El nuevo Alejandro González Iñárritu ha hecho ya tres películas que apenas se parecen entre sí, pero que han mantenido una obstinada distancia de complot contra las tres anteriores, que dirigió a partir de guiones de Guillermo Arriaga, uno de los grandes escritores cinematográficos de nuestro tiempo.
A Iñárritu ya no le gustan las historias interconectadas, ni la variedad de focos narrativos, ni la distribución de la carga de sus relatos sobre distintos personajes. No le gustan desde hace diez años, desde Babel. Tanto es así, que sus nuevas historias son cronológicas, se centran en un único personaje (que se apoya en los demás pero que de alguna manera los excluye), y sobre todo las dos últimas —fotografiadas por Emmanuel Lubezki—, reniegan del corte, buscando la perfección de la narración fluida, continua y progresiva hasta la saciedad. Lo que antes fue Arriaga para el cine de Iñárritu, ahora lo es el Chivo Lubezki. Iñárritu ha cambiado la escritura por la foto.
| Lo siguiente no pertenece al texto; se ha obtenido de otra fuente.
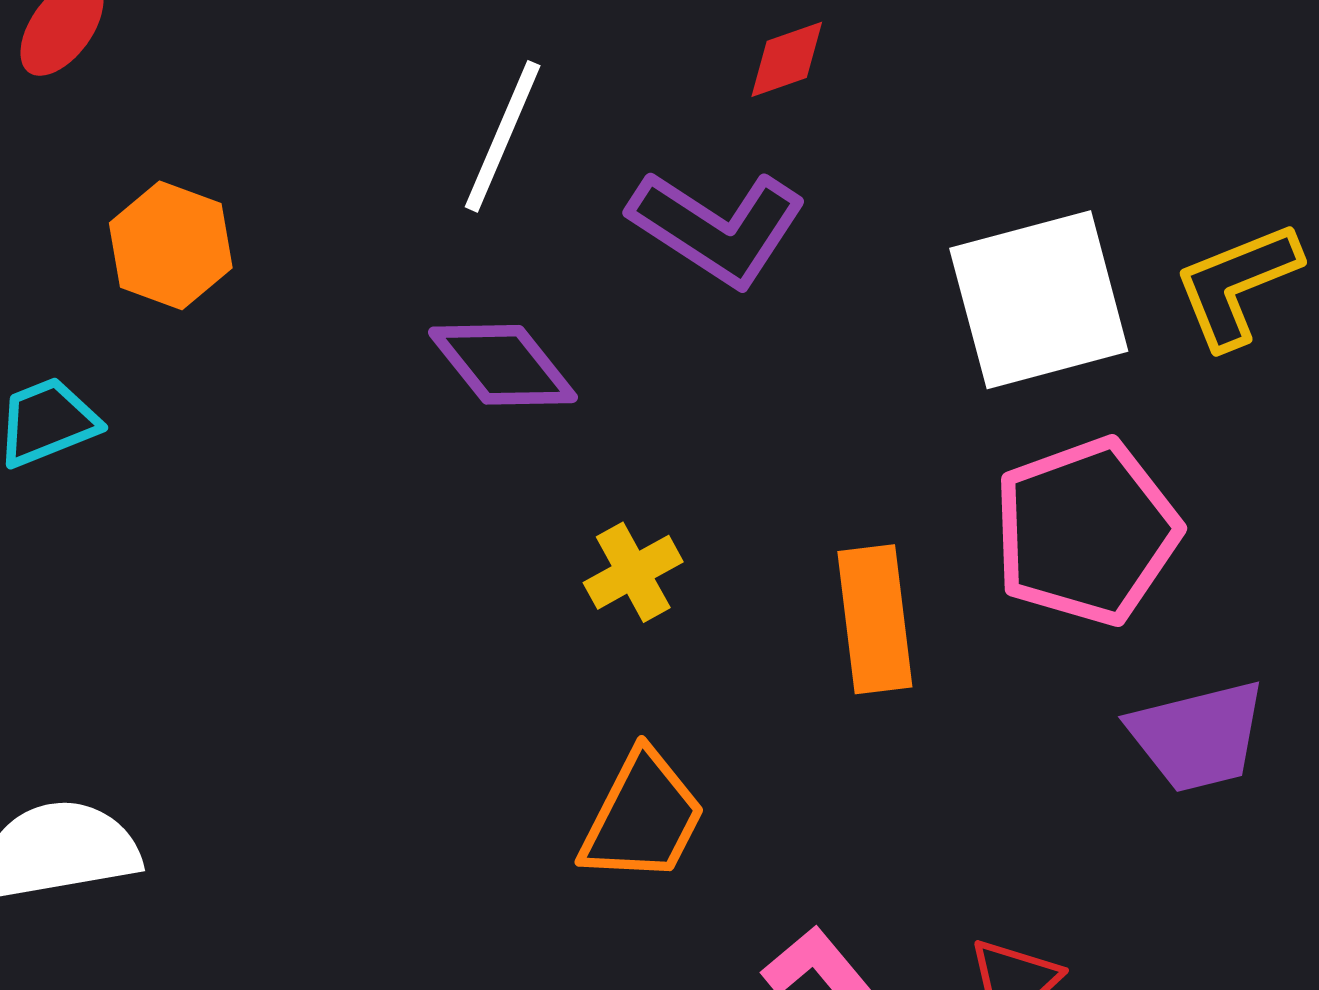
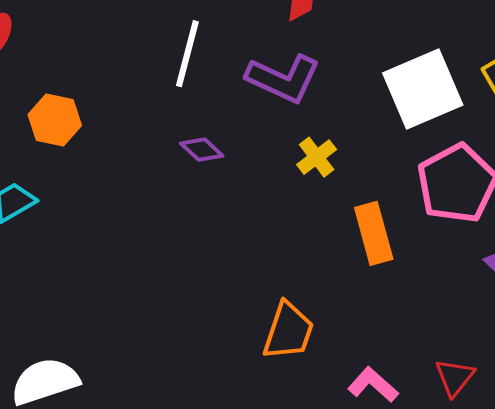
purple diamond: (503, 365) -> (202, 150), size x0.7
yellow cross: (633, 572) -> (317, 157), moved

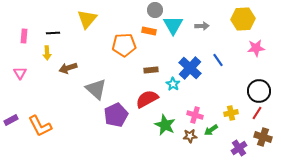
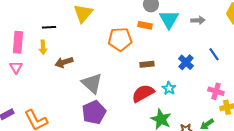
pink rectangle: (24, 36) -> (18, 42), moved, size x1.5
blue cross: (190, 68) -> (186, 62), size x0.7
cyan star: (173, 84) -> (169, 88), moved
purple pentagon: (116, 115) -> (94, 112), moved
pink cross: (195, 115) -> (216, 91), moved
Luego de ese clamoroso plano secuencia con unos pocos cortes encubiertos que fue Birdman, una película que es puro vértigo y que lo deja a uno sin aire con tanto prodigio, el dúo Iñárritu-Lubezki regresa un año después con un relato con menos excesos visuales, pero que vuelve a sostenerse sobre una fotografía absorbente, fluida y preciosista.
El renacido (The Revenant) cuenta la historia de Hugh Glass, el legendario cazador y explorador estadounidense que vivió entre finales del siglo XVIII y principios del XIX. Entre otras hazañas, Glass logró sobrevivir en 1823 al ataque de una osa Grizzly, y a continuación, a una travesía de más de 300 kilómetros de nieve hasta el sitio habitado más cercano.
Aunque no se sabe exactamente cuál era la talla moral de este hombre (es posible que haya asesinado a unos cuantos indios, traicionado por dinero a unos cuantos amigos, vendido a sobreprecio unas cuantas pieles de animales), lo cierto es que Hugh Glass vive acomodado en la memoria de los estadounidenses como esos héroes del pasado cuyas hazañas nos siguen impresionando sin que sepamos bien ni quiénes fueron.
Sobre su historia han especulado muchos escritores y hasta algún que otro cineasta (apareció una película sobre él en 1971), y cada uno de ellos la ha contado a su manera. Iñárritu hizo lo mismo. Por eso no me queda claro que sea el personaje el interesante, sino el valor simbólico de su peripecia. No solo la batalla con la osa y la travesía por la nieve, sino el sentido de la venganza contra uno de sus compañeros, no por haberlo abandonado, sino por otro motivo mucho más importante que no hay que revelar para no echarle a perder la curiosidad a nadie.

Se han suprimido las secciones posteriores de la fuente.